DIRECTIONS ::
Beginning with the line that holds "https://www.joyismycompass.com/joyacad" in the data below, give again every line through the one that holds "McMorrow from his ATO.", exactly as written.

THE DATA ::
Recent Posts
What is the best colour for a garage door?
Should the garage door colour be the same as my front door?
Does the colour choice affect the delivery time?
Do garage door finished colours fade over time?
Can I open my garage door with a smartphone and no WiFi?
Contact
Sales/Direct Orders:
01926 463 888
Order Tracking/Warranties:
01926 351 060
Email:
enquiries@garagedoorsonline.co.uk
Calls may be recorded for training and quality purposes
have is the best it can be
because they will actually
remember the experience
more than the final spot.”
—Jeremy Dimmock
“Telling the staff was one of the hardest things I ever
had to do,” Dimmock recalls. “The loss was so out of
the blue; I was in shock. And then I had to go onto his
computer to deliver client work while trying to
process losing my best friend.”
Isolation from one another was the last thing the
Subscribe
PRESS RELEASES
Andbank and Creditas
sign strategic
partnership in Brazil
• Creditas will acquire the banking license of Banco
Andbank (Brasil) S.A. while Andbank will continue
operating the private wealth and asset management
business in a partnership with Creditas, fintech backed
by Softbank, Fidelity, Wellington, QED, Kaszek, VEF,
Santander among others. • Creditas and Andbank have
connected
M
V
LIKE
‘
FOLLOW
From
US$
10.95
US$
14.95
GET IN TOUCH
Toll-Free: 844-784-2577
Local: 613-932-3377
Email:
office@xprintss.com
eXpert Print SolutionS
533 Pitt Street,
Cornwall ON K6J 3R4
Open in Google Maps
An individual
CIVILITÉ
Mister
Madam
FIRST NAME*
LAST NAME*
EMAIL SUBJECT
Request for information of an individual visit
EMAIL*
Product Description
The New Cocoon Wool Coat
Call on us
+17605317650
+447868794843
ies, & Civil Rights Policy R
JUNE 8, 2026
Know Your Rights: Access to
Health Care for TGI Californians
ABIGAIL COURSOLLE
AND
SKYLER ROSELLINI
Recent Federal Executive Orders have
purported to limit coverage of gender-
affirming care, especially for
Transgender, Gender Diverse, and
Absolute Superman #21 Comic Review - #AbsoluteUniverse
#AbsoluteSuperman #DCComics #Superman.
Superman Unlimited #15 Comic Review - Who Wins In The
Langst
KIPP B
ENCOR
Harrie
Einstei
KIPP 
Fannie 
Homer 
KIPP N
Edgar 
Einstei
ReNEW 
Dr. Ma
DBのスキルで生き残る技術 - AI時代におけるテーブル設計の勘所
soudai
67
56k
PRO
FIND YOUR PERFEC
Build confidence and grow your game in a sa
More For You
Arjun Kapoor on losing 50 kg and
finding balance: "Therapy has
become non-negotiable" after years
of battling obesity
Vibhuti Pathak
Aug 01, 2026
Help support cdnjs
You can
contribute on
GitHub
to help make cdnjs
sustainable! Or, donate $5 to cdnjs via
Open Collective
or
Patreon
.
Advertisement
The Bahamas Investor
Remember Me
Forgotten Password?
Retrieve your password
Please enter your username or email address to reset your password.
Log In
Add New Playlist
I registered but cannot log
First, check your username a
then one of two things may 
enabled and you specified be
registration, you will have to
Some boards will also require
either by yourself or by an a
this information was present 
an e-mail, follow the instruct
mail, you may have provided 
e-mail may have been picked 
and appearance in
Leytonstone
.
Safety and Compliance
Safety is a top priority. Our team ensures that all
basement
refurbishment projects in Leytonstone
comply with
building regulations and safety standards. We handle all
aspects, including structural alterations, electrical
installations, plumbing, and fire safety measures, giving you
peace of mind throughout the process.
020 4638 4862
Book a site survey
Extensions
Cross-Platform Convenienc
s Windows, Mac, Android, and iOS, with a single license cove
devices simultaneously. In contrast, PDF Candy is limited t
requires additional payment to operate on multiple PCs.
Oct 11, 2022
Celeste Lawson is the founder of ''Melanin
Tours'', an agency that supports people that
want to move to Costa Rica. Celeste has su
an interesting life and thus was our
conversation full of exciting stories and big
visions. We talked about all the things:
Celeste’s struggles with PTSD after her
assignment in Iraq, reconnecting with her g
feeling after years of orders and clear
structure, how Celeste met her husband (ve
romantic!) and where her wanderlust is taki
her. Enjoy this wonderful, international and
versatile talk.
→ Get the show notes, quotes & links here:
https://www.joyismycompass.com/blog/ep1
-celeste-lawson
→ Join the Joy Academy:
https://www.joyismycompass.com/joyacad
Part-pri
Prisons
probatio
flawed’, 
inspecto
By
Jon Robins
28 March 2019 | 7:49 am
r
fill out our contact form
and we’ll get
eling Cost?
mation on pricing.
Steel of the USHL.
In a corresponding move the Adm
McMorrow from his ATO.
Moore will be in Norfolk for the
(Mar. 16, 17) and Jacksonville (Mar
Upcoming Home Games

ANSWER TO THE PROBLEM ::
https://www.joyismycompass.com/joyacad
Part-pri
Prisons
probatio
flawed’, 
inspecto
By
Jon Robins
28 March 2019 | 7:49 am
r
fill out our contact form
and we’ll get
eling Cost?
mation on pricing.
Steel of the USHL.
In a corresponding move the Adm
McMorrow from his ATO.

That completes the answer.